• **AIM OF THE EXERCISE**
Reproduce the entries that follow precisely, setting aside any images.
□ □ □
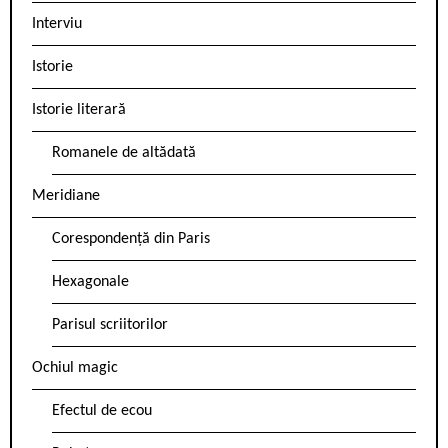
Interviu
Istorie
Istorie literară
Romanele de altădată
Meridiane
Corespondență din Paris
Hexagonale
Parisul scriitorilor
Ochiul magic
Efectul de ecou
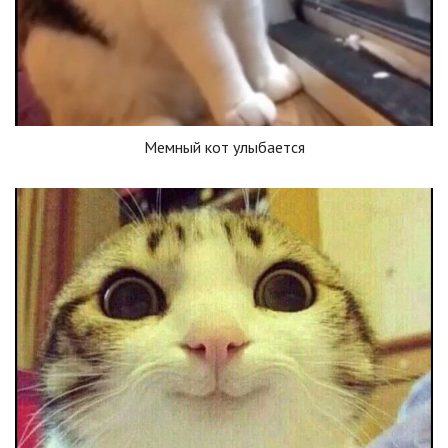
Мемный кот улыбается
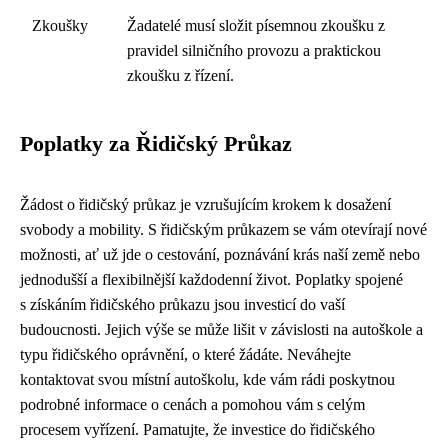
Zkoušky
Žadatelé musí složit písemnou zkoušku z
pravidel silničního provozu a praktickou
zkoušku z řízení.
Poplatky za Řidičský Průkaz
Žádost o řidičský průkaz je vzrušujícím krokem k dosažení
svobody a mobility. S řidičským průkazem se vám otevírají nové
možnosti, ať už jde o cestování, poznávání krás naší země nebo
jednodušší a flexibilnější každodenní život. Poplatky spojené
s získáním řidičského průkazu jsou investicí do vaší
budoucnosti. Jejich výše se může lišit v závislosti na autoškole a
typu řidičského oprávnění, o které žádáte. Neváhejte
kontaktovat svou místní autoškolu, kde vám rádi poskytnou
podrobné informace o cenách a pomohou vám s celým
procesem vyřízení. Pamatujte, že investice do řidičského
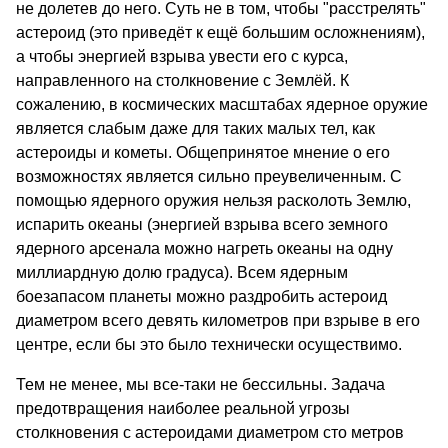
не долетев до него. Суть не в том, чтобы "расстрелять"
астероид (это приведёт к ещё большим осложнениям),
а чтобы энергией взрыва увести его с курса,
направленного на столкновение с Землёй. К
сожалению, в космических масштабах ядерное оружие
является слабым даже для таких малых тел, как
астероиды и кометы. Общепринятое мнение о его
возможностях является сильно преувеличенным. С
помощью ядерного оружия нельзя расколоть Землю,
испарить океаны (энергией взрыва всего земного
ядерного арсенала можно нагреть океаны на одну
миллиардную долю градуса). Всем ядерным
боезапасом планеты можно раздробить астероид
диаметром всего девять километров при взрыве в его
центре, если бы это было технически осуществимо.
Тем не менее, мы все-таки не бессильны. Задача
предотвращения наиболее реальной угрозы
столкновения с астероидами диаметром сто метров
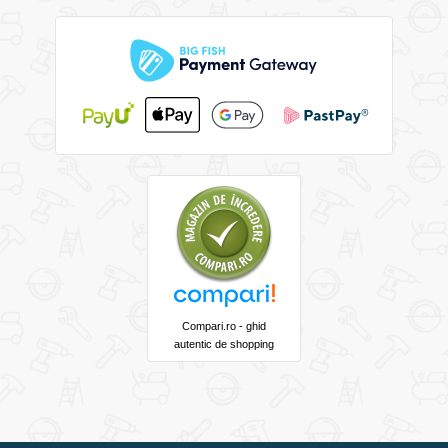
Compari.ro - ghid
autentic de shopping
□ □ □
• **RESPONSE**
Interviu
Istorie
Istorie literară
Romanele de altădată
Meridiane
Corespondență din Paris
Hexagonale
Parisul scriitorilor
Ochiul magic
Efectul de ecou
Мемный кот улыбается
Zkoušky
Žadatelé musí složit písemnou zkoušku z
pravidel silničního provozu a praktickou
zkoušku z řízení.
Poplatky za Řidičský Průkaz
Žádost o řidičský průkaz je vzrušujícím krokem k dosažení
svobody a mobility. S řidičským průkazem se vám otevírají nové
možnosti, ať už jde o cestování, poznávání krás naší země nebo
jednodušší a flexibilnější každodenní život. Poplatky spojené
s získáním řidičského průkazu jsou investicí do vaší
budoucnosti. Jejich výše se může lišit v závislosti na autoškole a
typu řidičského oprávnění, o které žádáte. Neváhejte
kontaktovat svou místní autoškolu, kde vám rádi poskytnou
podrobné informace o cenách a pomohou vám s celým
procesem vyřízení. Pamatujte, že investice do řidičského
не долетев до него. Суть не в том, чтобы "расстрелять"
астероид (это приведёт к ещё большим осложнениям),
а чтобы энергией взрыва увести его с курса,
направленного на столкновение с Землёй. К
сожалению, в космических масштабах ядерное оружие
является слабым даже для таких малых тел, как
астероиды и кометы. Общепринятое мнение о его
возможностях является сильно преувеличенным. С
помощью ядерного оружия нельзя расколоть Землю,
испарить океаны (энергией взрыва всего земного
ядерного арсенала можно нагреть океаны на одну
миллиардную долю градуса). Всем ядерным
боезапасом планеты можно раздробить астероид
диаметром всего девять километров при взрыве в его
центре, если бы это было технически осуществимо.
Тем не менее, мы все-таки не бессильны. Задача
предотвращения наиболее реальной угрозы
столкновения с астероидами диаметром сто метров
Compari.ro - ghid
autentic de shopping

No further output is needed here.